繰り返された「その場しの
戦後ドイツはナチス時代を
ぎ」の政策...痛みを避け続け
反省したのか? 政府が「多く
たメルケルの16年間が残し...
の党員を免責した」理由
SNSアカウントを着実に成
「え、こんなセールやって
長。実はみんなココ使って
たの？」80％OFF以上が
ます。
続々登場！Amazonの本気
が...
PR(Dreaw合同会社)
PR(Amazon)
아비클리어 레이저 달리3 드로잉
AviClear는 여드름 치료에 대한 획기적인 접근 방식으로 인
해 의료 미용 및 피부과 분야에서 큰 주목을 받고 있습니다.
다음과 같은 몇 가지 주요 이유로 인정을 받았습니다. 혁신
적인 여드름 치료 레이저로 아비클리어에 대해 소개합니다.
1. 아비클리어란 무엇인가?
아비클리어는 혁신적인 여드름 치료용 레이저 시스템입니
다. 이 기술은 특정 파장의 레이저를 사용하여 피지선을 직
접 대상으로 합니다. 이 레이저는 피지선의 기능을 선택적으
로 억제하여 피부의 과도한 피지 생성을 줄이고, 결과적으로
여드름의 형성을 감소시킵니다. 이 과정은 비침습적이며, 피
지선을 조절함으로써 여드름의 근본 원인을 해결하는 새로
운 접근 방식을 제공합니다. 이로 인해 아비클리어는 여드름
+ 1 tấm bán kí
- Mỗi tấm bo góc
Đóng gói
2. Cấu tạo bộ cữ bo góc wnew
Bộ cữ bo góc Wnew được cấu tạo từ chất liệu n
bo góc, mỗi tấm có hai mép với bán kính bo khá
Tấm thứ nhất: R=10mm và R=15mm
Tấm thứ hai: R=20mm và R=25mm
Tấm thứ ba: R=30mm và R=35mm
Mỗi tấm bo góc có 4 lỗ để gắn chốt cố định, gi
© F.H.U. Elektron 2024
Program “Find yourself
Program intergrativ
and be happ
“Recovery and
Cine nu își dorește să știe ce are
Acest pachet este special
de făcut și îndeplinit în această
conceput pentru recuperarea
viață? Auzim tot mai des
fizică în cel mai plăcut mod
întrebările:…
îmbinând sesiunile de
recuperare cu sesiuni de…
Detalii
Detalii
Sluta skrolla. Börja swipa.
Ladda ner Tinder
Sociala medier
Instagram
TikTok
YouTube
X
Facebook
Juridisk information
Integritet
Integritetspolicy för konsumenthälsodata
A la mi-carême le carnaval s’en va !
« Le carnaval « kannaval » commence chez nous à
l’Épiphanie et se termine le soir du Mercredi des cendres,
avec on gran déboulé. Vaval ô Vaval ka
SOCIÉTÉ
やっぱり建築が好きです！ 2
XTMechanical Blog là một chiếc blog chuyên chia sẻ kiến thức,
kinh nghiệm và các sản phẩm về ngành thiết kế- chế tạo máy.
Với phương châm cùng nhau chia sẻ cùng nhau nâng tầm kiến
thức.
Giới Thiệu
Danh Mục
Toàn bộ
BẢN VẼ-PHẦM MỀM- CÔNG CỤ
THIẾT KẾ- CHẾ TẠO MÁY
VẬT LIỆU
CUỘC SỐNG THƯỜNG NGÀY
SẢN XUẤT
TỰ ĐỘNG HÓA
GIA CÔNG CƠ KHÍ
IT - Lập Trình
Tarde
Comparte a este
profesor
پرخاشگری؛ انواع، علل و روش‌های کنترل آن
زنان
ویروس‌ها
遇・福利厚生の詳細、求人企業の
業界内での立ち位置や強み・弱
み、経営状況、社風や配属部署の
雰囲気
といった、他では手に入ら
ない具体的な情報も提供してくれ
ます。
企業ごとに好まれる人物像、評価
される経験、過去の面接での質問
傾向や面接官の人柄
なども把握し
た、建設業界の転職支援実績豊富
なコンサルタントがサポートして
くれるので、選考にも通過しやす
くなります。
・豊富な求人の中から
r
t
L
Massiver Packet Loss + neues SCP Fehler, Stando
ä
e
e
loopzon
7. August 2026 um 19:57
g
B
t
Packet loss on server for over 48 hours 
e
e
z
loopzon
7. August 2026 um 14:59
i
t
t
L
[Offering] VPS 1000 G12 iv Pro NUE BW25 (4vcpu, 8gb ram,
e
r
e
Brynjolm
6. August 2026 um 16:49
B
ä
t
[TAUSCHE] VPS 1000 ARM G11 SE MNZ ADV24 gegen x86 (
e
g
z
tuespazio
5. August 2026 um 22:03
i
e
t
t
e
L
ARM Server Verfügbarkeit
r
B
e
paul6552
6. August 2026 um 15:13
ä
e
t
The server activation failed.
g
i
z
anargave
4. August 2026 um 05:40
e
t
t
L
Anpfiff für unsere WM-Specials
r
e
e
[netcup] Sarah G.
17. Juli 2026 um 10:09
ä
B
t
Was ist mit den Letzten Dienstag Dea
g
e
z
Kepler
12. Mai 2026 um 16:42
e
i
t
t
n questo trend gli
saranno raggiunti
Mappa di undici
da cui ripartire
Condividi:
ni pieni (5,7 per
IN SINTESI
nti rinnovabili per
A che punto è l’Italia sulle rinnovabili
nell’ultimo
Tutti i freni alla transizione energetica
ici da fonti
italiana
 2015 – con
▬▬▬
§ **THE PROBLEM**
When you answer, output each line of the data exactly as given, from its first line up to and including the one with "적인 여드름 치료 레이저로 아비클리어에 대해 소개합니다.".

§ **FINISHED TASK**
繰り返された「その場しの
戦後ドイツはナチス時代を
ぎ」の政策...痛みを避け続け
反省したのか? 政府が「多く
たメルケルの16年間が残し...
の党員を免責した」理由
SNSアカウントを着実に成
「え、こんなセールやって
長。実はみんなココ使って
たの？」80％OFF以上が
ます。
続々登場！Amazonの本気
が...
PR(Dreaw合同会社)
PR(Amazon)
아비클리어 레이저 달리3 드로잉
AviClear는 여드름 치료에 대한 획기적인 접근 방식으로 인
해 의료 미용 및 피부과 분야에서 큰 주목을 받고 있습니다.
다음과 같은 몇 가지 주요 이유로 인정을 받았습니다. 혁신
적인 여드름 치료 레이저로 아비클리어에 대해 소개합니다.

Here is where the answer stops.